Harvesting electricity from random vibrations via a nonlinear energy sink

Abstract

Integration of a vibration absorber and an energy harvester is a promising approach to achieve simultaneously vibration reductions and vibratory energy harvesting. The present work investigates random responses of a nonlinear energy sink (NES) combined with a giant magnetostrictive energy harvester (GMEH). When a structure is modeled as a one-degree-of-freedom oscillator subjected to a random excitation, the structure with the integrated NES-GMEH is governed by two simultaneous nonlinear stochastic differential equations coupled with a nonlinear algebraic equation. The Ferrari formula is applied to decouple the algebraic equations from the stochastic differential-algebraic equations. The resulting stochastic algebraic differential equations are transformed into the steady Fokker-Planck-Kolmogorov equations. A fourth finite difference scheme is used to solve numerically the FPK equations.
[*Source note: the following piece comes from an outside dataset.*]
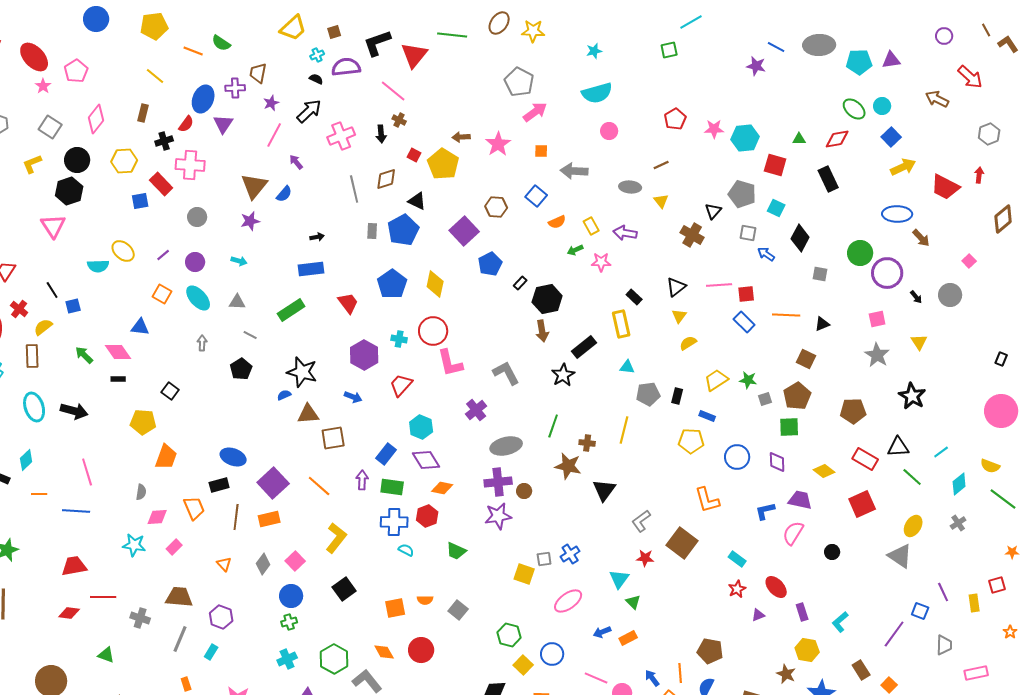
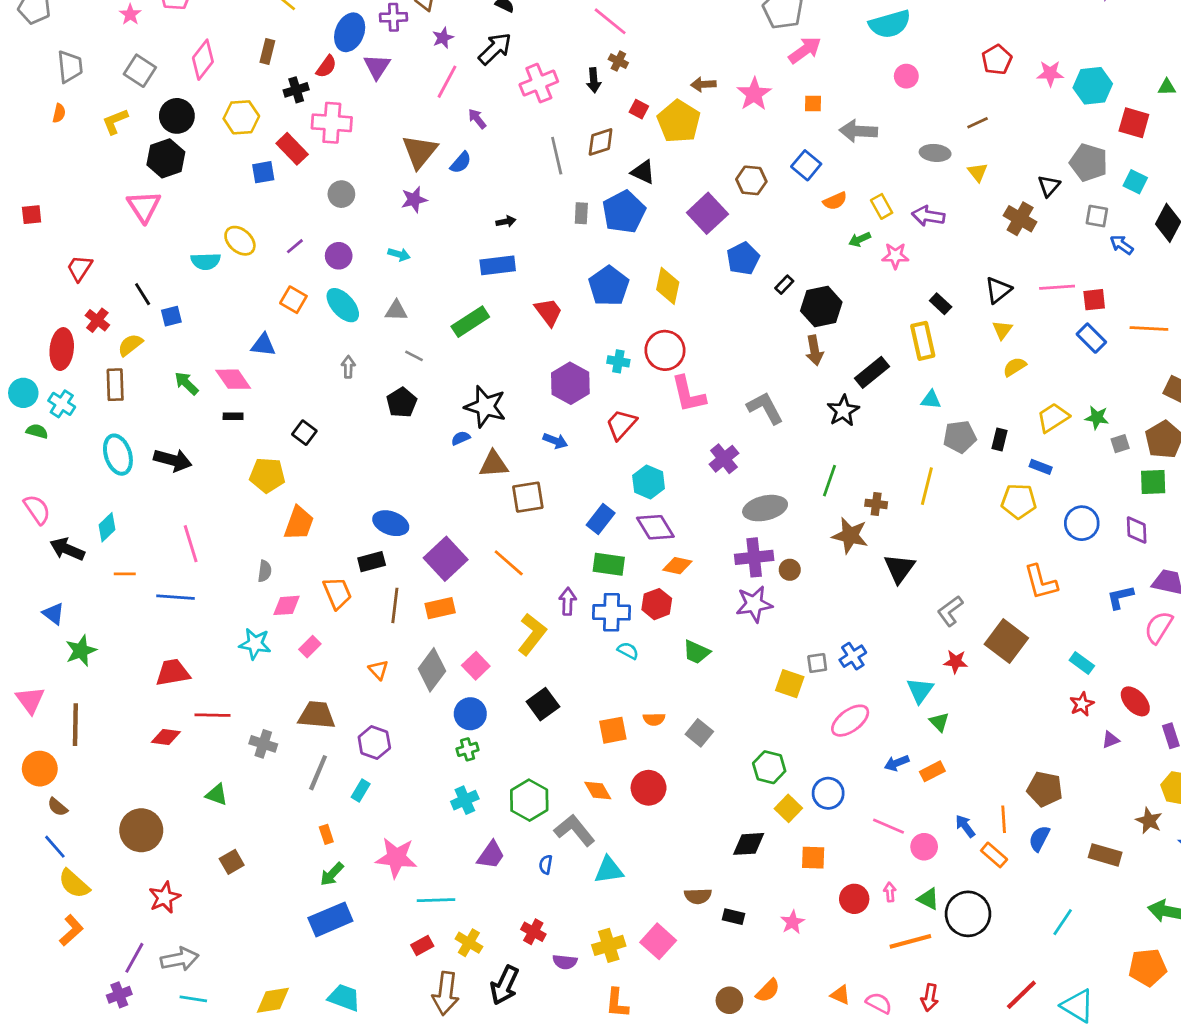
purple arrow: (362, 480) -> (568, 601), moved
gray diamond: (263, 564) -> (432, 670), size x1.4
The FPK equations based solutions are qualitatively verified via Monte Carlo simulations. The parametric effects on vibration suppression and electricity production are examined, where the electricity is indicated by the square expectations of voltage and power. The responses of the structure, the structure with the NES only and the structure with both NES-GMEH are compared under the same Gaussian white noise and system parameters. It is found that the integrated NES-GMEH system achieves the best vibration suppression. It is demonstrated that a properly designed NES-GMEH device can simultaneously suppress vibration and produce electricity under Gaussian white noise excitations.